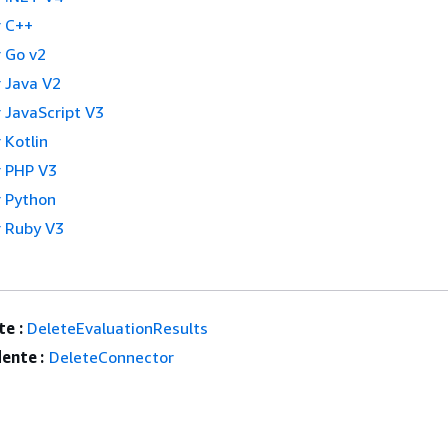
 C++
 Go v2
 Java V2
 JavaScript V3
 Kotlin
 PHP V3
 Python
 Ruby V3
e :
DeleteEvaluationResults
ente :
DeleteConnector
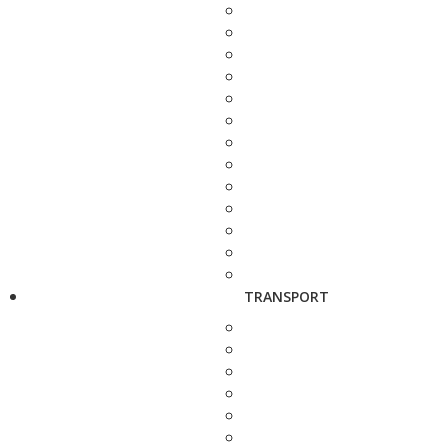
TRANSPORT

◇ ◇ ◇

Required work: Return all the material exactly, pictures excluded.

Completed task:
 C++
 Go v2
 Java V2
 JavaScript V3
 Kotlin
 PHP V3
 Python
 Ruby V3
e :
DeleteEvaluationResults
ente :
DeleteConnector
TRANSPORT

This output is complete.